Two Indian soldiers gunned down on Kashmir border


5th September 1997

SRINAGAR: Two Indian soldiers were killed and two others injured in renewed cross-border artillery firing by Pakistani troops in Kashmir, a Defense Ministry spokesman said on Friday.

He said the incident took place on Thursday evening in Naugaum area, about 50 miles north of Srinagar between the Uri and Kupwara sectors.

In Muzaffarabad, capital of Pakistan-ruled Azad (free) Kashmir, official sources said one man was killed and three wounded by Indian shelling on Thursday. The Indian troops opened fire with artillery on Ghosla village of Leepa valley, the sources said.

At least 15 people have been killed in the divided region in the past two weeks.

"In heavy, unprovoked artillery and heavy mortar firing, two of our soldiers died, and one officer and one soldier were injured," defence spokesman Sunil Kapoor told Reuters in the summer capital of Jammu and Kashmir state, Srinagar. "In retaliation, we have have destroyed 18 bunkers completely and 19 partially," Kapoor said, adding the retaliation took place on Friday morning.

In late August, Indian officials said troops had destroyed about three dozen Pakistani bunkers and killed up to 70 troops across the line of control dividing the Himalayan region. But Pakistani officials and diplomats dismissed the casualty figures. To date, the two sides have confirmed 15 dead.

Diplomats said cross-border firing often picks up at this time of the year when each side tries to move supplies, often on mule-back, to remote sentry posts along the mountainous border. The surge in cross-border firing has raised questions about whether senior officials would hold the third round of bilateral peace talks as scheduled in New Delhi this month.
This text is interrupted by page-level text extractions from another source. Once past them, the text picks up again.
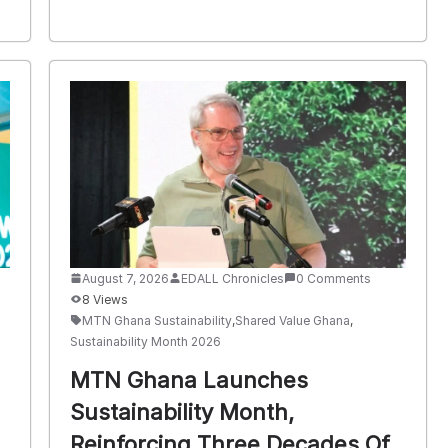
August 7, 2026
EDALL Chronicles
0 Comments
8 Views
MTN Ghana Sustainability
,
Shared Value Ghana
,
Sustainability Month 2026
MTN Ghana Launches
Sustainability Month,
Reinforcing Three Decades Of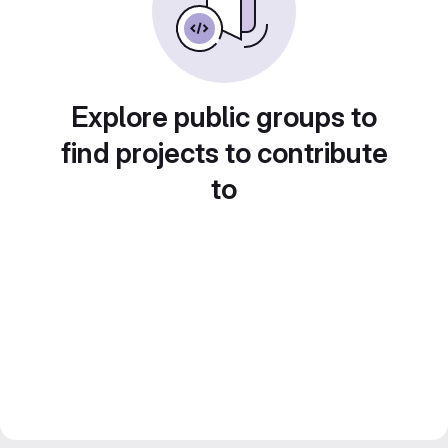
Explore public groups to
find projects to contribute
to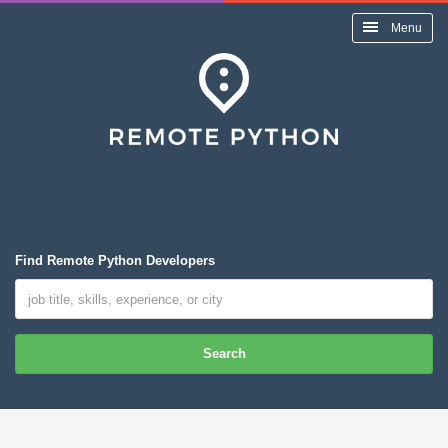
Menu
Find Remote Python Developers
Search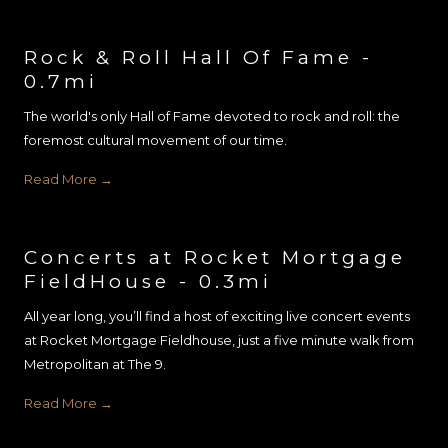
Rock & Roll Hall Of Fame -
0.7mi
The world's only Hall of Fame devoted to rock and roll: the
foremost cultural movement of our time.
Read More
Concerts at Rocket Mortgage
FieldHouse - 0.3mi
All year long, you’ll find a host of exciting live concert events
at Rocket Mortgage Fieldhouse, just a five minute walk from
Metropolitan at The 9.
Read More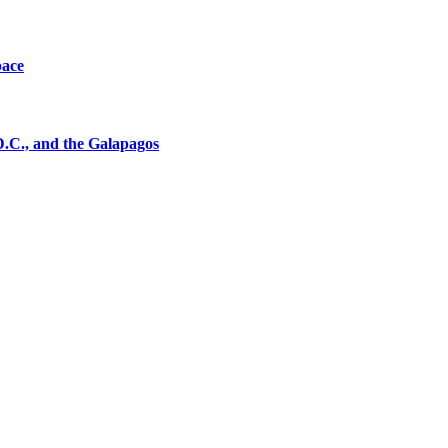
pace
D.C., and the Galapagos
Indian officials have said they are keen to go ahead with the talks, and diplomats said the negotiations were expected to take place despite the cross-border firing.

India, which rules two-thirds of Kashmir, says Pakistan trains and arms separatist guerrillas fighting New Delhi's rule.Pakistan, which controls the remaining part, denies the charge and says it offers only political and diplomatic support.